4 min readUpdated Mar 2, 2026

LearnedKnowledgeFeed

Overview

The LearnedKnowledgeFeed component in the Vantage platform is designed to present auto-learned knowledge entries derived from user interactions and conversations. This component displays these entries along with functionalities to approve, reject, edit, and manage the knowledge base snippets. It enhances the user's ability to monitor AI-learned insights efficiently and ensures that the knowledge base remains relevant and accurate by allowing for manual oversight of entries generated by the AI.

Settings

The LearnedKnowledgeFeed component has one primary configurable setting:

1. canManageOrgSnippets

How It Works

Upon rendering, the LearnedKnowledgeFeed component performs the following core functions:

  1. Data Fetching:

    • It makes an API call to fetch the knowledge entries, filtering them based on their current status (pending, approved, rejected) and collecting up to 50 results at a time.
  2. Entry Management:

    • Users can approve, reject, or edit knowledge entries:
      • Approve an Entry: Updates the entry's status to 'approved'.
      • Reject an Entry: Updates the entry's status to 'rejected'.
      • Edit an Entry: Allows users to modify the text of a knowledge entry and automatically sets the status to 'approved' upon saving changes.
  3. Display and Interaction:

    • The component presents a UI with filter tabs for entries based on their status and displays counts of pending, approved, and rejected items.
    • It features loading indicators during data fetching and updates, ensuring users are always aware of the component's state.
  4. Aggregated Actions:

    • A button is provided to approve all pending entries simultaneously, which is useful for bulk management of knowledge snippets.

Data Expectations

The LearnedKnowledgeFeed component expects the following data structure from the API:

AI Integrations

The LearnedKnowledgeFeed leverages AI capabilities by automatically learning and generating knowledge entries from user interactions. The AI continuously refines its understanding based on feedback from approved, rejected, and edited snippets, creating a dynamic learning environment that improves over time.

Billing Impacts

While the use of the LearnedKnowledgeFeed itself does not directly affect billing, it is essential to consider the following aspects in relation to potential costs:

  1. API Usage: Frequent API calls to fetch snippets and update statuses could result in increased usage of API credits if the platform implements a charge based on API call volume.

  2. Data Storage: The number and size of stored user interactions and learned snippets may influence storage costs, especially in high-traffic environments.

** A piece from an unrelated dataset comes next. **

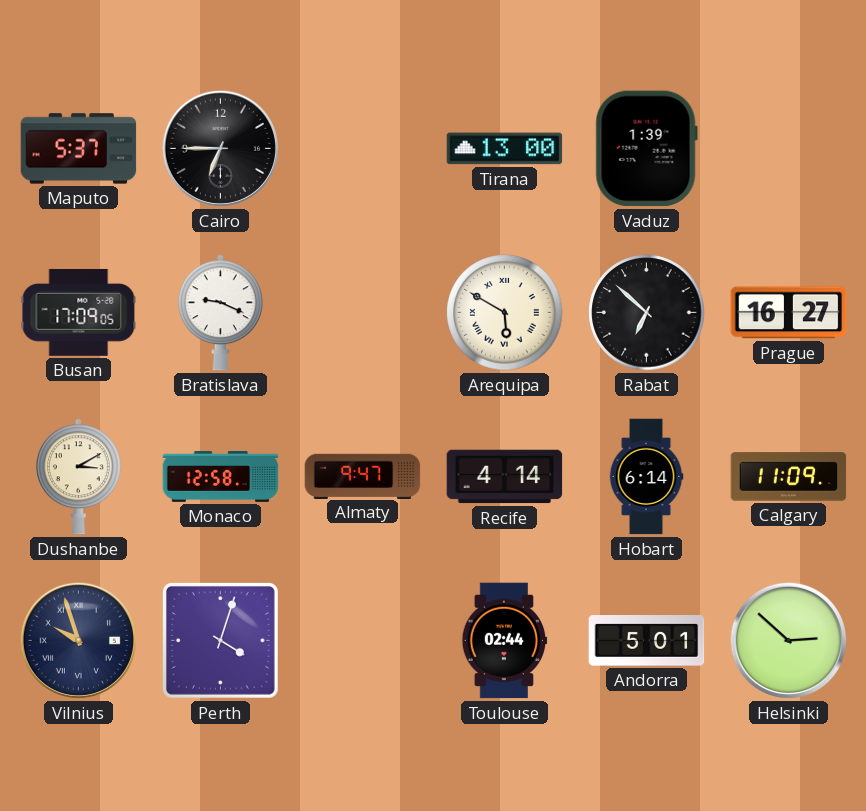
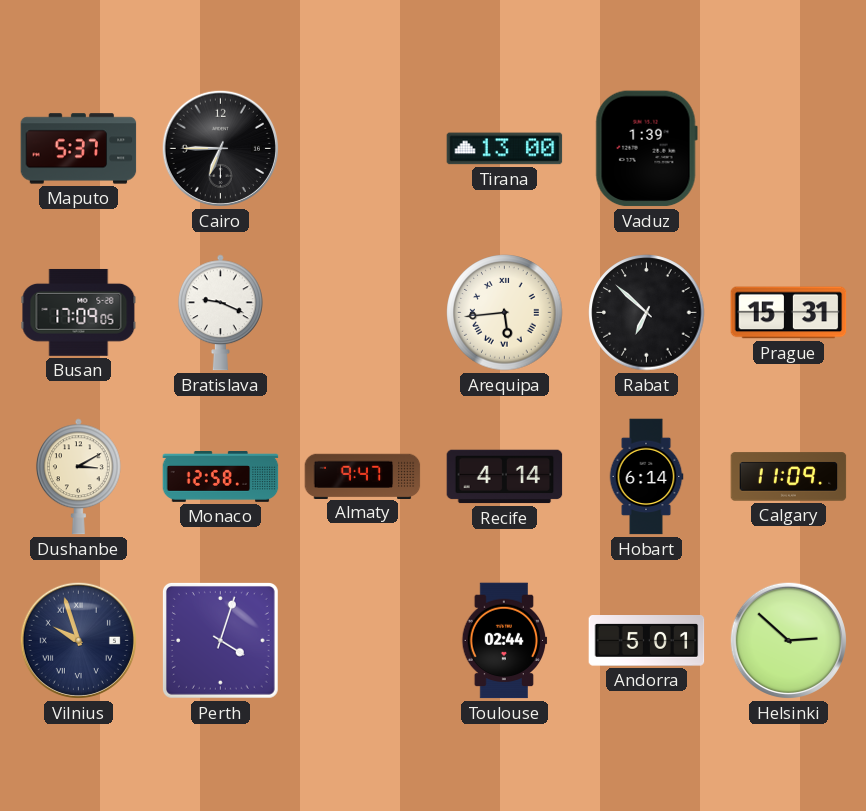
Arequipa: 5:50 -> 5:44
Prague: 16:27 -> 15:31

  3. User Licenses: Depending on the level of access and functionality available, the number of users who can manage snippets may impact licensing fees.

Use Cases & Examples

Use Case 1: Knowledge Management in Customer Support

Scenario: A customer support team utilizes the LearnedKnowledgeFeed to manage AI-generated insights from customer interactions. Customer inquiries are logged, and the AI learns common responses and solutions.

Use Case 2: Continuous Improvement in Product Training

Scenario: In a product training environment, educators use the LearnedKnowledgeFeed to review AI-generated notes and responses provided to trainees, ensuring that the context and accuracy of information are maintained.

Use Case 3: Content Moderation for AI-Generated Suggestions

Scenario: Content managers review AI-generated suggestions that are displayed via the LearnedKnowledgeFeed. They can approve well-structured content and reject entries that do not align with brand standards.

Example Configuration

To configure the LearnedKnowledgeFeed for a customer support implementation:

javascript
<LearnedKnowledgeFeed canManageOrgSnippets={true} />

In this configuration, the customer support team members can approve, reject, and edit AI-learned responses, enabling them to refine and maintain a high-quality knowledge base as they interact with users. This setup allows for real-time insights into customer needs while ensuring that the AI continues to learn and adapt based on feedback.